Day 2 of GDC continued the Summits & Tutorials tradition of being more cool stuff that’s not immediately valuable to an aspiring game artist. This session was all about Game Writing and Narrative Design, hosted by the lead writer on Marvel Ultimate Alliance 2. The session was navigated via a 234-page powerpoint that I’m still going back over, so I’m mostly transcribing and contextualizing the notes that I took to augment that presentation.
Much of the session was reiterating basic story structure with things like 3-Act Storytelling and the Hero’s Journey, and then relating that back to games. After all, the vast majority of good writing is founded in generalized rules with only a little bit of it being genre- or medium-specific.
The most important takeaways were that “story is conflict,” and, in games “Story is Gameplay’s bitch.”
It’s important to keep in mind how much story your game actually needs. A puzzle game needs little or no story, but an RPG needs a lot of story, with other genres falling in between those two extremes and the MGS series being out somewhere beyond RPGs…
Some important rules and tools:
The classic rule of “Show, don’t tell” becomes “Do, don’t show” in games. Whenever possible, avoid showing the player something cool when you could have them do it themselves.
Generally, the viewer needs less exposition than you want to give them. Game audiences aren’t stupid, and they can figure things out for themselves. Giving them too much exposition just gums up the works, or, as we came to call it during the session “chokes the baby.”
It’s perfectly acceptable (in fact a very good idea) to slowly dole out exposition on a purely need-to-know basis.
Chekhov’s Gun, which I hope you know as the rule that “If you place a gun on the stage in Act 1, it must be fired by Act 3,” should be innocuous. A Chekhov’s Gun should not telegraph its future significance so that it can still be a surprise when it’s fired. By the time it’s used, the audience should half-forget that it was there in the first place. It should be showed off early, when tension is low, because if you have to establish how it works when you actually need it, it will feel like a Deus ex Machina.
Abilities in cutscenes should never contradict abilities in-game. I should be able to do all the cool stuff I see in a cutscene, and I should never be screaming at the TV for my character to use the cool ability I’ve been using at a time when it would be pertinent to do so in a cutscene.

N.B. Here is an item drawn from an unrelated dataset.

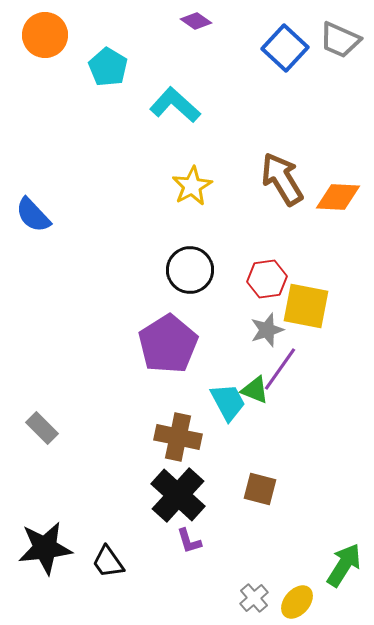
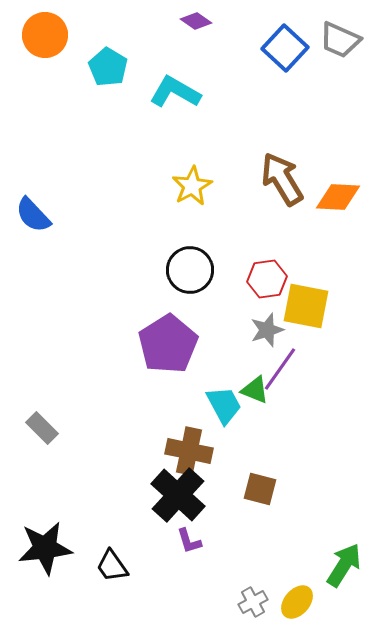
cyan L-shape: moved 13 px up; rotated 12 degrees counterclockwise
cyan trapezoid: moved 4 px left, 3 px down
brown cross: moved 11 px right, 14 px down
black trapezoid: moved 4 px right, 4 px down
gray cross: moved 1 px left, 4 px down; rotated 12 degrees clockwise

Cutscenes are a good opportunity for a lot of subtle foreshadowing. The experiment we did was to watch the opening cutscene of Bioshock, from the plane crash to Jack leaving the Bathysphere, and, for those of us who knew the game, to keep track of every instance of foreshadowing in those first couple minutes. Hint: There was a lot! Many of the key mechanics were hinted at (such as the Plasmid ads). There were plenty of story foreshadowing moments, like Atlas asking if you would kindly grab the radio. The one that blew my mind the most though was realizing that Andrew Ryan’s infamous line about the scientist “not being constrained by petty morality”, the artist “not fearing the censor” and the “great not being constrained by the weak” was foreshadowing the three major bosses in the game.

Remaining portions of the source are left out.